If You're in Need of Some Soul-Care

As a Personal Stylist, I'm fortunate to work with hundreds of women. I resonate on these women who walk in and out of the dressing room with me; all races, body types, religions, backgrounds - and every one of them is beautiful. Throughout my time spent encountering these women, I've also come to learn that the fitting room can be a place of true vulnerability. Mirrors can warp our self-image and can tear down our souls. They can also uplift and warp the image of ourselves so much so, that we spend too much time gazing into them. Ultimately, I've learned that we see a lot more than our physical qualities when we look into a mirror. We see our impurities and our imperfections and our weaknesses and our troubles too. I learn each time I spend in the fitting room that we are all broken, we are all hurting, we are all imperfect. 

Although that may sound disheartening, I find there to be a turning point that makes it encouraging as well. People often ask me why I'm passionate about what I do, and over the past few weeks I've come across this question more frequently than most. There are many reasons why I love what I do, but it helps me realize that no matter how different we all are, we all have the same fears and thoughts, lack of self-assurance and trust in God. All too often we rely on others to revitalize us, and all too often I find myself fighting a battle inside my head because of it; the one that constantly compares myself to others and, in summation, says "You're worthless".

After spending time with so many women, I'll tell you that this same thought enters every woman's mind. We all lack confidence, we all feel weary and we oftentimes stunt our growth because we're scared or heartbroken. We rely on words of affirmation from other people or the world, yet forget to feed our own souls with it. To cope with my lack of soul-care, my mentality has always been this: The more you hold back, the less effort you put in and the less attached you are and the more likely people won't hurt you.

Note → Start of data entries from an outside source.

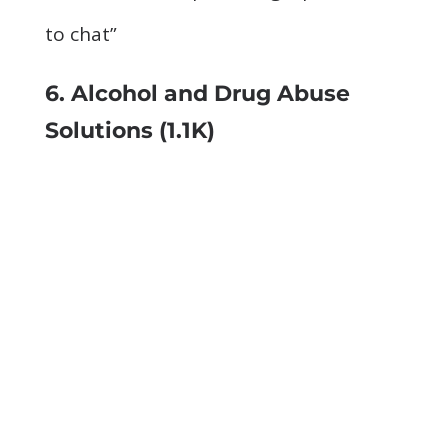
to chat”
6. Alcohol and Drug Abuse
Solutions
(1.1K)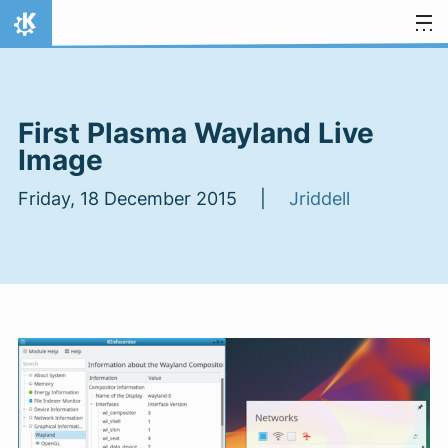
Skip to content
Home
First Plasma Wayland Live
Image
Friday, 18 December 2015 |
Jriddell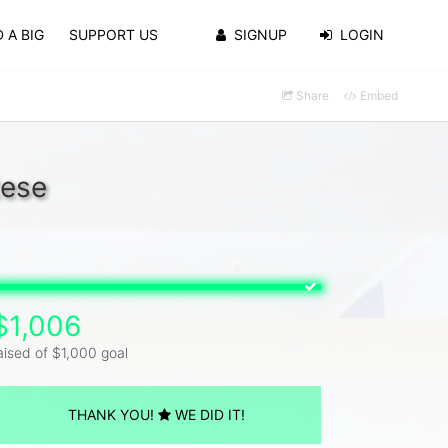
 A BIG
SUPPORT US
SIGNUP
LOGIN
Share
Embed
tese
$1,006
aised of $1,000 goal
THANK YOU!
WE DID IT!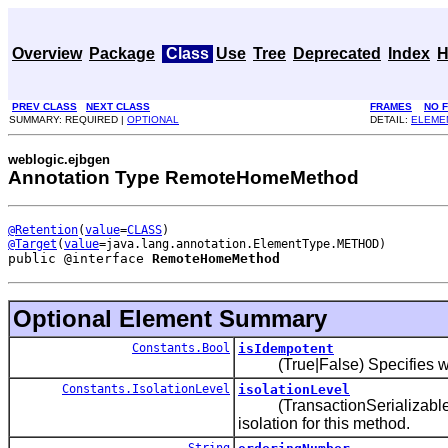
Overview
Package
Class
Use
Tree
Deprecated
Index
H
PREV CLASS
NEXT CLASS
FRAMES
NO 
SUMMARY: REQUIRED |
OPTIONAL
DETAIL:
ELEME
weblogic.ejbgen
Annotation Type RemoteHomeMethod
@Retention
(
value
=
CLASS
@Target
(
value
public @interface 
RemoteHomeMethod
Optional Element Summary
Constants.Bool
isIdempotent
(True|False) Specifies whe
Constants.IsolationLevel
isolationLevel
(TransactionSerializable|T
isolation for this method.
String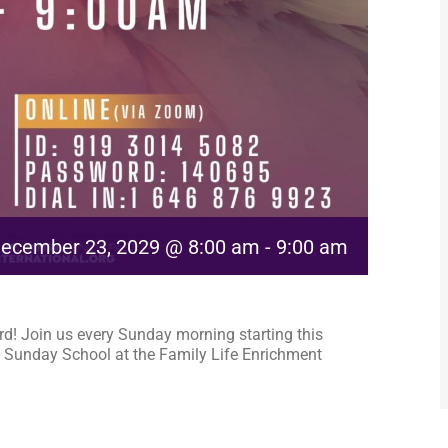
ecember 23, 2029 @ 8:00 am
-
9:00 am
rd! Join us every Sunday morning starting this
 Sunday School at the Family Life Enrichment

But where are the risks? Where is the strength? Where is the confidence in ourselves and in our Creator that empowers us to become even more beautiful by being exactly who we are? I found this quote the other day and fell in love with how simple it was and what it said,

No one is you and that is your power.

Why do we think that being unique is a sign of weakness? Why do we think we live off of the affirmation from other people and not from our own? Why do we consider hard times being moments to tear us down rather than instances we can learn from and make us stronger?

I'm fortunate to have so many women in my work confide in me. I've had women cry in front of me from happiness or from grief. I've had mothers watch their daughters try on bridal shower dresses; two sister's shopping for outfits for their father's premature death; a plus-sized client shriek with joy after fitting into the size she had been working towards; a single mom buying a court-appropriate outfit for a nasty custody battle; and a young woman, after having to go up a size in a pair of jeans, tell me through tears that she had found out her husband was being unfaithful.

I said before that the fitting room can be a place of vulnerability. Perhaps it's because of all the mirrors; the visual tools used for us to point out our flaws and our imperfections and what's wrong with us. It's amazing though, how many women look into a mirror and not only see what they think is physically wrong with them, but they see all their problems and all their worries. 

Many people relate vulnerability with weakness, but I consider it strengthening when you allow yourself to be weak, to shed your skin and to bare your heart. All of these women hear negative voices everyday telling them they aren't good enough, powerful enough, or pretty enough... well I think we are! I love that my job allows me to come into work every single day and help encourage every woman to be proud and happy with who she is and how her body is made. I want to somehow show her that she's worth it, that she can do anything and that she can get through anything and that she's beautiful. I think, maybe, these women have had more influence on me than I have had on them. 

I do not believe a pair of jeans, a dress, or new pair of shoes will save you. Let me rephrase - I KNOW they won't save you. I don't believe in being self-obsessed or prideful or that materialistic things will ultimately bring you happiness. I do believe though, that fashion reinforces the fact that each of us was created individually. I believe that confidence is something we all lack, but it's something that continually needs to be built. I believe, myself included, that we need to make a change with who we look to for affirmation and love. My hope is, that my work continues to shine God's light into some really dark places. 

Thanks for listening to my personal ramblings today. I didn't plan on writing this, but I felt the need to. I hope that it will encourage you to be vulnerable, to take a step, or to feel led to encourage someone else today.